The first time Janet Darnell saw her clinicians at Vanderbilt, she was sitting in a wheelchair, on oxygen 24 hours a day, and her lungs were near failure. She couldn’t walk from her chair to her front door.
In a series of events she considers miraculous, Darnell’s life would be saved twice in one year. First, she received a lung transplant in 2020. Just five months later, because of tests required for transplant, Darnell had surgery to remove stage 3 colon cancer. Without the lung transplant, the cancer may never have been detected.
Darnell, 66, of Greeneville, Tennessee, recently walked a mile.
“Sometimes I think I’m a walking miracle,” she said. “I really do. I owe it to the Lord and Vanderbilt. I don’t know what I would’ve done. There’s no other hospital around that I trust like I do them. I go down there, and I just feel comfortable. I feel like I trust those people.”
Darnell had no problems with her lungs until about two years before her transplant. She was seeing her family physician, and he became concerned listening to her lungs. He advised her to get a CT scan.
The results showed she had pulmonary fibrosis, a lung disease that leaves lung tissue damaged and scarred. There is no cure, and her only hope was a lung transplant. Researching the condition, she figured she could live two or three years on oxygen.
One night afterward, she fell asleep on the couch, and her husband couldn’t rouse her. She was rushed by helicopter to a hospital in Johnson City, Tennessee, and was on life support for six days. She had pneumonia, and her lungs had gotten worse.
Darnell saw a specialist in Johnson City who referred her to Vanderbilt for a transplant. Stephanie Norfolk, MD, assistant professor of Medicine, was one of the first of a team of pulmonologists who saw her in clinic. “She was definitely sick enough that without a transplant she would not have survived, I would anticipate, another six months, let alone 12 months,” Norfolk said.
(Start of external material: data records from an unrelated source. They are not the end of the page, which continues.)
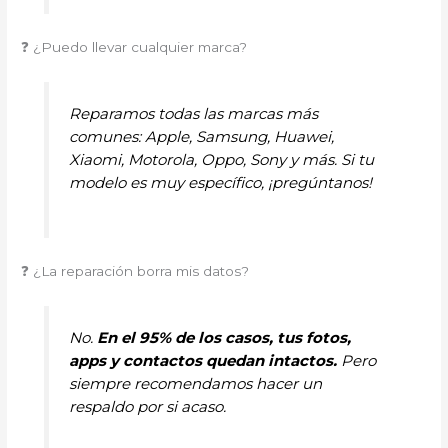
❓ ¿Puedo llevar cualquier marca?
Reparamos todas las marcas más
comunes: Apple, Samsung, Huawei,
Xiaomi, Motorola, Oppo, Sony y más. Si tu
modelo es muy específico, ¡pregúntanos!
❓ ¿La reparación borra mis datos?
No.
En el 95% de los casos, tus fotos,
apps y contactos quedan intactos.
Pero
siempre recomendamos hacer un
respaldo por si acaso.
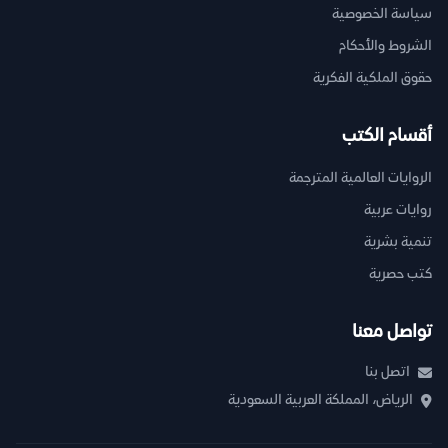
سياسة الخصوصية
الشروط والأحكام
حقوق الملكية الفكرية
أقسام الكتب
الروايات العالمية المترجمة
روايات عربية
تنمية بشرية
كتب حصرية
تواصل معنا
اتصل بنا
الرياض، المملكة العربية السعودية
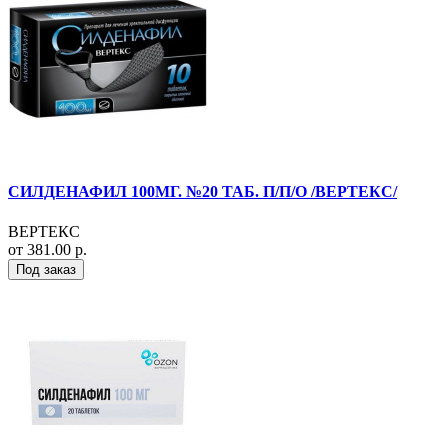
СИЛДЕНАФИЛ 100МГ. №20 ТАБ. П/П/О /ВЕРТЕКС/
ВЕРТЕКС
от 381.00 р.
Под заказ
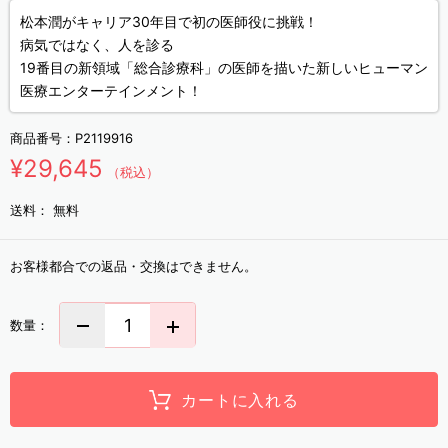
松本潤がキャリア30年目で初の医師役に挑戦！
病気ではなく、人を診る
19番目の新領域「総合診療科」の医師を描いた新しいヒューマン
医療エンターテインメント！
商品番号：
P2119916
¥29,645
（税込）
送料：
無料
お客様都合での返品・交換はできません。
数量：
カートに入れる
Darnell was advised to build up her strength so she could walk for six minutes. She began physical therapy in Greeneville three times a week. “I kept going, and Vanderbilt kept checking, and one day, praise the Lord, I made the six minutes,” she said.
That was good, but then she had to demonstrate that to her treatment team. She did.
In April 2020, she got the call that her new lung was available. VUMC arranged for Darnell to board a plane at the Greeneville airport in East Tennessee and be flown to Vanderbilt. Her bags were already packed.
Darnell had a successful lung transplant, saving her life. Her life was about to be saved again.
To receive a transplant, all patients are required to receive a series of tests and screenings to ensure they are good candidates for transplant. Darnell had several colonoscopies both before and after her transplant. That’s how a suspicious polyp was detected, leading to a surgery in September 2020 when much of her colon was removed. “It is the only way to get the cancer out and to figure out what stage it is,” said her surgeon, Ben Hopkins, MD, who, coincidentally, is Norfolk’s husband.
“The confluence of events that occurred was lifesaving,” Norfolk said. “Having the lung transplant was what enabled her subsequently to get through surgery for her next diagnosis of cancer.”
Darnell is now on surveillance to ensure the cancer doesn’t return, said Hopkins, associate professor of Surgery. Five years after the cancer was removed, she will be declared cancer free.
The cancer screenings were “critically important,” Hopkins said, adding that American Cancer Society guidelines now say anyone 45 or older should get a colonoscopy, not age 50 or older, as was recommended until 2021.
Darnell’s oncologist, Cathy Eng, MD, said Darnell’s case shows how a multidisciplinary institution such as Vanderbilt can coordinate complex medical care — in Darnell’s case, two major medical issues. As a result, “she is 100% healthier than when she started,” said Eng, professor of Medicine, David H. Johnson Professor of Surgical and Medical Oncology and co-leader of the Gastrointestinal Cancer Research Program at Vanderbilt-Ingram Cancer Center.
Today, Darnell said she feels great.
“I’ve got more energy now, believe it or not, than I did before I found out I had pulmonary fibrosis,” she said. “I’m just amazed.”